Марсак был доволен, что прибудет в Неаполь не пешим, а на коне, как надлежит настоящему воину.

3

Они выехали на пыльную дорогу, местами испорченную выбоинами, наполненными грязной водой. Ковыли кончились, начались полосы сжатых полей. Солнце коснулось краем горизонта. Красной полосой сверкнула речушка, выставились острые стебли камыша. По эту сторону речки почти вся земля была распахана. На противоположном берегу продолжалась бескрайняя нетронутая степь. Любознательный Пифодор заметил это и смекнул, что речушка являлась как бы естественной преградой для пожаров, потрав и прочих бед, угрожавших хлебным посевам со стороны дикого поля.

Вскоре стало видно и селение Оргокены. Сначала неясно выступила из пыльной мглы гребенка частокола, отделявшего от материка мыс, окруженный с трех сторон, как подковой, тем же речным потоком. Потом стало хорошо видно, что часть поселка располагалась на мысе за частоколом, другая, большая часть, раскинулась в беспорядке на открытом месте, вдоль реки. Планировка обычная в те времена. В укреплении живут старожилы, старейшины, вне укрепления – все остальные. На окраинах – беднота.

Караван спустился в балку и, вынырнув из нее, сразу очутился перед крайней хижиной Оргокен. Пахнуло кизячным дымом, залаяли собаки. Глянули серые, слепые стены мазаных хижин с нахлобученными на них полуистлевшими камышовыми крышами.

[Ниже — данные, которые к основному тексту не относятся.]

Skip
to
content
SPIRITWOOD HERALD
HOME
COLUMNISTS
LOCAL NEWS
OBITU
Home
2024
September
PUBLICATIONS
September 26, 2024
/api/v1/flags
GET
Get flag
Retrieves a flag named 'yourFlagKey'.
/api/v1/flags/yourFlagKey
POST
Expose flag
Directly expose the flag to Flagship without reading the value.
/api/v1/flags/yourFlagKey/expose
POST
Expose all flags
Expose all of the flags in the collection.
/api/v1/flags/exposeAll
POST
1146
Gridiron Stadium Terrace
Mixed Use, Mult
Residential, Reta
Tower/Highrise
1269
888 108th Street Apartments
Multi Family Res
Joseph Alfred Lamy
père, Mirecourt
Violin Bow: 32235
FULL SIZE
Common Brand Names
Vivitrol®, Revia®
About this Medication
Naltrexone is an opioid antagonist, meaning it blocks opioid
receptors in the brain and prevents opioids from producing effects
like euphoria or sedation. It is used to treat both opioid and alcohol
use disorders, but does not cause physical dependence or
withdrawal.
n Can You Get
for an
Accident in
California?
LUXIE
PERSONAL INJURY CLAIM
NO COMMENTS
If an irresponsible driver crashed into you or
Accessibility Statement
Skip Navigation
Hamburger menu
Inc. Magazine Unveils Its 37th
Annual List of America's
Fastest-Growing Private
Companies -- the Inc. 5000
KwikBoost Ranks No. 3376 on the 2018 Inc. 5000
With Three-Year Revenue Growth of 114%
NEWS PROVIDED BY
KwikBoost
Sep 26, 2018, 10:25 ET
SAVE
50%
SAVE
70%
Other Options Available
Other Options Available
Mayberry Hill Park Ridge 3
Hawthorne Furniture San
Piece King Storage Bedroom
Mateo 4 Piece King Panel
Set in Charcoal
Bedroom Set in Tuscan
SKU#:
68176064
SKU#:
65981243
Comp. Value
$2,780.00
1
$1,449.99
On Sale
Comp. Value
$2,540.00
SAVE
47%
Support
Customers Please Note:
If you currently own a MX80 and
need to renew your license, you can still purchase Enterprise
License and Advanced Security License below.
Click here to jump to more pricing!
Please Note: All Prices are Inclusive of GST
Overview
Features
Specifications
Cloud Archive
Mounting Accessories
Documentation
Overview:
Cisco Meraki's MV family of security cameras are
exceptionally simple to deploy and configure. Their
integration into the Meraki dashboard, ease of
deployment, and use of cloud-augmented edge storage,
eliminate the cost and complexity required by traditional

Какие-то живые существа стайкой метнулись за полуразвалившийся заборчик, сложенный из дикого камня. Подъехав ближе, все увидели, что это были ребятишки, более покрытые грязью, чем одеждой, но живые и любопытные. Лохматая собака с хриплым лаем кинулась навстречу чужим людям. Из хижины выбежала женщина, одетая в рубище. Она с испугом уставила широко раскрытые глаза на всадников, готовая защитить свое достояние и потомство от любого насильника. В жилистых руках сжимала топор. Лицо ее, испачканное сажей, носило следы изнурительного труда.

Лайонак достал медную монету и бросил ее в сторону женщины. Подождав, пока караван проедет мимо, селянка медленно нагнулась, подняла монету и положила на ладонь. Это была боспорская деньга с изображением быка.

За первой хижиной следовала вторая, третья… Всюду навоз, поломанные плетни, следы нищеты. Люди, оборванные, косматые и какие-то запуганные, показывали пальцами на проезжих, но близко не подходили, оставаясь около своих жилищ, как бы готовясь защитить их от нападения.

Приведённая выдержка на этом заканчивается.